Il Fulham di Bobby Moore, ex pilastro della nazionale inglese, venne ridicolizzato. Robin segnò due gol e per il leggendario ex nazionale, che aveva alzato la Coppa Rimet a Wembley nel ’66, fu una delle giornate più umilianti della sua lunga e prestigiosa carriera. A Cardiff, Friday fu visto poche volte allenarsi durante la settimana. Percorreva quotidianamente la tratta ferroviaria per Londra, quasi sempre senza biglietto ed affidandosi a vari espedienti per sfuggire ai controllori. Il manager del club gallese,Jimmy Andrews, le provò tutte per spingere il giocatore verso atteggiamenti “normali”. Un vocabolo che Robin sconosceva o ignorava.
L’ultima prodezza di Friday arrivò il 16 Aprile ’77 nella sfida contro il Luton Town. Dopo uno scontro di gioco, il portiere avversario, Milija Aleksic, estremo difensore di origini jugoslave, si rifiutò, in modo sprezzante, di stringergli la mano. Pochi minuti dopo, Robin gli si presentò in area, lo mise a sedere con una finta e depositò il pallone in rete, salutando il tutto con un gesto di irrisione verso l’estremo difensore avversario.

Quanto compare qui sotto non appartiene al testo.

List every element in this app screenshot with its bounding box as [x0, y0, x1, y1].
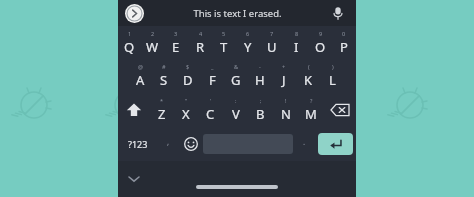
staticText: 6 [246, 30, 250, 37]
button[interactable]: 2 [141, 26, 164, 59]
button[interactable]: 1 [118, 26, 141, 59]
staticText: - [259, 63, 261, 70]
button[interactable]: * [150, 93, 174, 127]
staticText: 4 [199, 30, 203, 37]
button[interactable]: ! [273, 93, 298, 127]
staticText: I [294, 38, 299, 56]
button[interactable]: ) [320, 59, 344, 93]
button[interactable]: ? [298, 93, 323, 127]
button[interactable]: 0 [332, 26, 356, 59]
button[interactable]: Hide keyboard [124, 169, 144, 189]
staticText: H [255, 71, 265, 89]
staticText: _ [211, 63, 214, 70]
staticText: C [206, 105, 215, 123]
staticText: Q [124, 38, 135, 56]
staticText: 3 [174, 30, 178, 37]
staticText: + [282, 63, 286, 70]
staticText: K [304, 71, 313, 89]
staticText: W [146, 38, 159, 56]
button[interactable]: Voice input [329, 4, 347, 22]
button[interactable]: 3 [164, 26, 188, 59]
button[interactable]: & [224, 59, 248, 93]
staticText: Y [244, 38, 252, 56]
button[interactable]: 6 [236, 26, 260, 59]
staticText: * [160, 97, 164, 104]
button[interactable]: # [152, 59, 176, 93]
button[interactable]: 7 [260, 26, 284, 59]
staticText: 8 [295, 30, 299, 37]
staticText: ) [332, 63, 334, 70]
staticText: N [281, 105, 291, 123]
staticText: 0 [342, 30, 346, 37]
staticText: . [303, 136, 306, 147]
staticText: G [231, 71, 241, 89]
button[interactable]: 9 [308, 26, 332, 59]
button[interactable]: Emoji [179, 127, 203, 161]
button[interactable]: 5 [212, 26, 236, 59]
staticText: V [232, 105, 240, 123]
button[interactable]: ( [296, 59, 320, 93]
staticText: : [235, 97, 237, 104]
staticText: This is text I erased. [193, 7, 282, 20]
button[interactable]: Next suggestions [125, 4, 144, 23]
staticText: O [315, 38, 326, 56]
button[interactable]: , [157, 127, 179, 161]
staticText: M [305, 105, 317, 123]
button[interactable]: : [223, 93, 248, 127]
button[interactable]: Enter [318, 133, 353, 155]
button[interactable]: ' [198, 93, 223, 127]
staticText: D [183, 71, 193, 89]
staticText: $ [186, 63, 190, 70]
staticText: & [234, 63, 239, 70]
staticText: " [185, 97, 188, 104]
staticText: 5 [222, 30, 226, 37]
button[interactable]: Shift [118, 93, 150, 127]
staticText: A [136, 71, 145, 89]
staticText: E [172, 38, 180, 56]
button[interactable]: Backspace [323, 93, 356, 127]
staticText: ' [210, 97, 212, 104]
staticText: U [267, 38, 277, 56]
staticText: L [329, 71, 336, 89]
button[interactable]: ; [248, 93, 273, 127]
button[interactable]: ?123 [118, 127, 157, 161]
staticText: ; [260, 97, 262, 104]
staticText: ! [285, 97, 287, 104]
staticText: 2 [151, 30, 155, 37]
button[interactable]: _ [200, 59, 224, 93]
staticText: P [340, 38, 348, 56]
staticText: X [182, 105, 190, 123]
staticText: T [220, 38, 228, 56]
staticText: 9 [319, 30, 323, 37]
staticText: # [162, 63, 166, 70]
staticText: , [167, 136, 170, 147]
staticText: ( [308, 63, 310, 70]
button[interactable]: $ [176, 59, 200, 93]
staticText: R [196, 38, 205, 56]
button[interactable]: " [174, 93, 198, 127]
button[interactable]: 8 [284, 26, 308, 59]
staticText: J [282, 71, 286, 89]
staticText: 1 [128, 30, 132, 37]
staticText: @ [138, 63, 143, 70]
staticText: B [256, 105, 265, 123]
staticText: F [209, 71, 216, 89]
staticText: Z [158, 105, 166, 123]
staticText: S [160, 71, 168, 89]
staticText: 7 [270, 30, 274, 37]
button[interactable]: 4 [188, 26, 212, 59]
button[interactable]: + [272, 59, 296, 93]
staticText: ?123 [128, 138, 148, 150]
staticText: ? [310, 97, 313, 104]
button[interactable]: - [248, 59, 272, 93]
button[interactable]: @ [129, 59, 152, 93]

Attimo che i Super Furry Animals, band musicale gallese di rock alternativo, immortalò nella copertina del singolo The man don’t give a fuck, uscito nel 1996. La parentesi con il Cardiff si concluse dopo l’ennesima lite con Andrews che lo aveva sorpreso negli spogliatoi a defecare nella borsa di un giocatore del Brighton, Mark Lawrenson, con cui si era più volte scontrato in campo.
Friday scelse di chiudere con il calcio ad appena 25 anni. Rientrato a Londra, riprese il suo vecchio lavoro di asfaltatore e fece anche il decoratore per guadagnarsi da vivere dignitosamente. Non aveva più attorno manager, allenatori e giocatori sempre pronti a rimbrottarlo per il suo comportamento. Ma riprese a fare uso di droghe. I tifosi del Reading misero in piedi una petizione per riaverlo in squadra, raccogliendo oltre tremila firme. Robin rimase ad Acton, il suo borgo natio. Si sposò per la terza volta e finì nuovamente in galera. Di lui si perse ogni traccia. Il 22 dicembre 1990, fu trovato privo di vita nella sua casa popolare: arresto cardiaco per overdose di eroina. Aveva 38 anni. II Reading lo elesse “giocatore del millennio”. In una delle ultime interviste affermò:
“La gente pensa che io sia un matto, invece sono un vincente”.
L’epitaffio di un fuoriclasse che meritava di calcare i palcoscenici più prestigiosi ma che scelse di confinarsi nelle retrovie del football, lasciando un ricordo indelebile in chi ebbe la fortuna di ammirarlo in campo.